Demand pull inflation biasanya terjadi karena permintaan yang datang lebih tinggi dibandingkan pasokan yang tersedia. Penyebabnya beragam termasuk membaiknya pertumbuhan ekonomi.
Sebaliknya, cost push inflation lebih disebabkan oleh kenaikan produksi atau kebijakan pemerintah seperti harga BBM subsidi.

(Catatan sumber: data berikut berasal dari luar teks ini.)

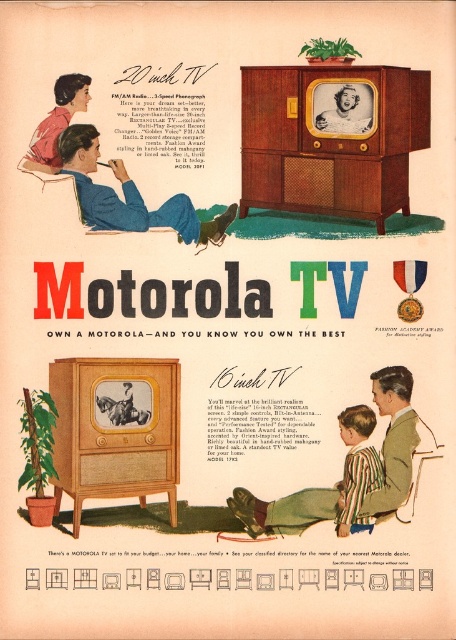 Question: Which object is farther from the camera taking this photo?

Choices:
 (A) striped fabric shirt at lower right
 (B) striped fabric shirt at lower center

Answer: (A)

Question: Is striped fabric shirt at lower right below matte pink blouse at upper left?

Choices:
 (A) yes
 (B) no

Answer: (A)

Question: Does blue fabric jacket at upper left come behind matte pink blouse at upper left?

Choices:
 (A) yes
 (B) no

Answer: (A)

Question: Which point appears closest to the camera in this image?

Choices:
 (A) (188, 230)
 (B) (351, 426)
 (C) (79, 97)

Answer: (C)

Question: Which of the following is the farthest from the observer?

Choices:
 (A) (161, 205)
 (B) (249, 515)

Answer: (A)

Question: Is striped fabric shirt at lower right wider than matte pink blouse at upper left?

Choices:
 (A) no
 (B) yes

Answer: (A) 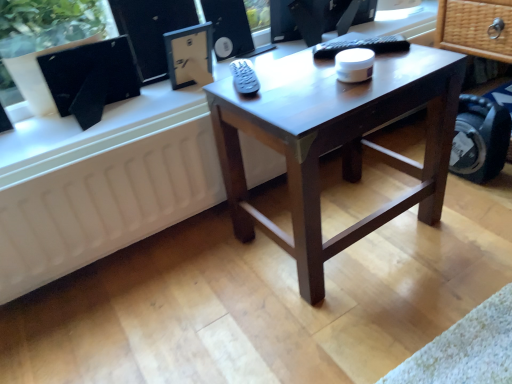 Locate an element on the screen. This screenshot has width=512, height=384. free space on the front side of black matte computer monitor at upper left is located at coordinates (86, 135). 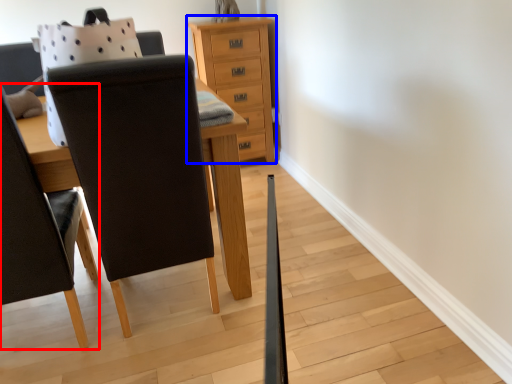 Question: Among these objects, which one is nearest to the camera, chair (highlighted by a red box) or chest of drawers (highlighted by a blue box)?

Choices:
 (A) chair
 (B) chest of drawers

Answer: (A) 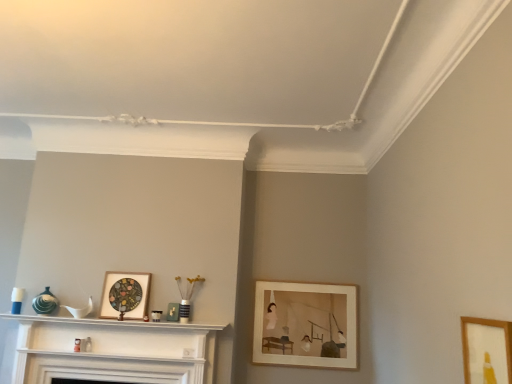 Question: Does wooden picture frame at center-right, the 2th picture frame from the right, have a lesser height compared to white glossy fireplace at center?

Choices:
 (A) no
 (B) yes

Answer: (A)

Question: Is wooden picture frame at center-right, the first picture frame when ordered from back to front, with white glossy fireplace at center?

Choices:
 (A) yes
 (B) no

Answer: (B)

Question: Is wooden picture frame at center-right, which ranks as the second picture frame in left-to-right order, wider than white glossy fireplace at center?

Choices:
 (A) no
 (B) yes

Answer: (A)

Question: Is wooden picture frame at center-right, the 2th picture frame from the right, behind white glossy fireplace at center?

Choices:
 (A) yes
 (B) no

Answer: (A)

Question: Is wooden picture frame at center-right, which ranks as the second picture frame in left-to-right order, facing away from white glossy fireplace at center?

Choices:
 (A) yes
 (B) no

Answer: (B)

Question: In the image, is wooden picture frame at center-right, acting as the 3th picture frame starting from the front, positioned in front of or behind wooden stained picture frame at center, placed as the 3th picture frame when sorted from right to left?

Choices:
 (A) behind
 (B) front

Answer: (A)

Question: Is wooden picture frame at center-right, acting as the 3th picture frame starting from the front, situated inside wooden stained picture frame at center, the second picture frame from the back, or outside?

Choices:
 (A) outside
 (B) inside

Answer: (A)

Question: From their relative heights in the image, would you say wooden picture frame at center-right, acting as the 3th picture frame starting from the front, is taller or shorter than wooden stained picture frame at center, placed as the 3th picture frame when sorted from right to left?

Choices:
 (A) tall
 (B) short

Answer: (A)

Question: Would you say wooden picture frame at center-right, the first picture frame when ordered from back to front, is to the left or to the right of wooden stained picture frame at center, marked as the first picture frame in a left-to-right arrangement, in the picture?

Choices:
 (A) right
 (B) left

Answer: (A)

Question: In the image, is wooden picture frame at lower right, which is counted as the third picture frame, starting from the left, on the left side or the right side of white glossy fireplace at center?

Choices:
 (A) left
 (B) right

Answer: (B)

Question: Considering the positions of wooden picture frame at lower right, which is counted as the third picture frame, starting from the left, and white glossy fireplace at center in the image, is wooden picture frame at lower right, which is counted as the third picture frame, starting from the left, bigger or smaller than white glossy fireplace at center?

Choices:
 (A) big
 (B) small

Answer: (B)

Question: From the image's perspective, is wooden picture frame at lower right, which is counted as the third picture frame, starting from the left, above or below white glossy fireplace at center?

Choices:
 (A) above
 (B) below

Answer: (A)

Question: Considering the positions of point (489, 380) and point (99, 319), is point (489, 380) closer or farther from the camera than point (99, 319)?

Choices:
 (A) farther
 (B) closer

Answer: (B)

Question: Relative to wooden stained picture frame at center, the second picture frame from the back, is wooden picture frame at lower right, which is counted as the third picture frame, starting from the left, in front or behind?

Choices:
 (A) front
 (B) behind

Answer: (A)

Question: Is wooden picture frame at lower right, placed as the third picture frame when sorted from back to front, bigger or smaller than wooden stained picture frame at center, placed as the 3th picture frame when sorted from right to left?

Choices:
 (A) small
 (B) big

Answer: (A) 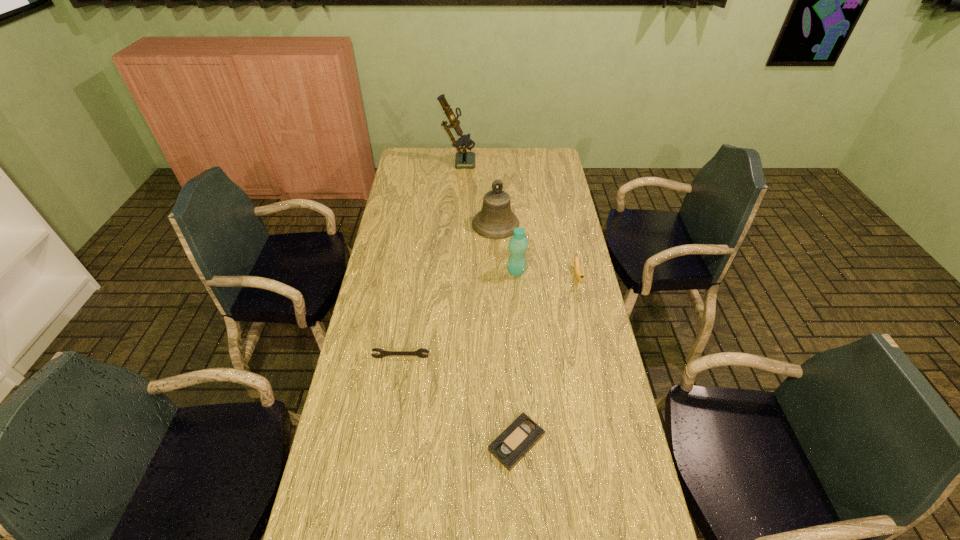 At what (x,y) coordinates should I click in order to perform the action: click on vacant space that's between the fifth tallest object and the second farthest object. Please return your answer as a coordinate pair (x, y). Image resolution: width=960 pixels, height=540 pixels. Looking at the image, I should click on (448, 291).

Find the location of `free point between the nearest object and the bottle`. free point between the nearest object and the bottle is located at coordinates (516, 357).

Image resolution: width=960 pixels, height=540 pixels. Identify the location of unoccupied area between the second shortest object and the bottle. (459, 314).

Identify which object is the fourth nearest to the fifth tallest object. Please provide its 2D coordinates. Your answer should be formatted as a tuple, i.e. [(x, y)], where the tuple contains the x and y coordinates of a point satisfying the conditions above.

[(579, 277)]

The height and width of the screenshot is (540, 960). Find the location of `object that stands as the second closest to the microscope`. object that stands as the second closest to the microscope is located at coordinates (518, 243).

This screenshot has height=540, width=960. I want to click on free location that satisfies the following two spatial constraints: 1. on the back side of the shortest object; 2. on the right side of the bottle, so click(x=506, y=272).

Find the location of a particular element. free location that satisfies the following two spatial constraints: 1. on the front side of the bottle; 2. on the left side of the bell is located at coordinates (497, 272).

Find the location of a particular element. free space that satisfies the following two spatial constraints: 1. on the open ends of the shortest object; 2. on the left side of the second nearest object is located at coordinates (388, 443).

Locate an element on the screen. blank area in the image that satisfies the following two spatial constraints: 1. at the eyepiece of the microscope; 2. on the right side of the bottle is located at coordinates (451, 272).

Identify the location of vacant region that satisfies the following two spatial constraints: 1. at the eyepiece of the second farthest object; 2. on the right side of the farthest object. The image size is (960, 540). [x=454, y=224].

Selain inflasi, pendapatan juga akan berdampak besar terhadap daya beli. Semakin tinggi tingkat pendapatan semakin kuat juga daya beli. Bagi mereka yang pendapatan tetap maka kemampuan daya beli akan merosot jika terjadi kenaikan harga yang terus menerus atau inflasi yang terus meningkat.
Besarnya pendapatan per kapita atau rata-rata semua penduduk bisa menjadi salah satu cara mengukur kemampuan daya beli.
Data BPS menunjukkan pendapatan per kapita Indonesia melonjak 236,9% di era SBY dari Rp 9,3 juta pada 2004 menjadi Rp 31,34 juta pada 2014. Pendapatan per kapita di era Jokowi meningkat 47% menjadi Rp 46,1 juta pada 201.
Rata-rata pertumbuhan pendapatan per kapita di era SBY mencapai 13,1% sementara di era Jokowi sebesar 5,72%.
Dengan melihat perbandingan di atas, SBY masih unggul dari sisi meningkatkan pertumbuhan ekonomi, konsumsi rumah tangga serta pendapatan per kapita. Namun, Jokowi menang dari sisi penanganan inflasi inflasi.
Secara data, daya beli masyarakat akan lebih baik di era SBY dibandingkan era Jokowi.
Sebagai perbandingan lain adalah kenaikan Upah Minimum Provinsi (UMP). Dalam catatan CNBC Indonesia, UMP tidak pernah naik double digit sejak 2017.
Padahal, pada era SBY, UMP hampir selalu naik di atas 10%.
Pada 2013, misalnya, UMP naik 19,1% sementara pada 2014 sebesar 17,44%.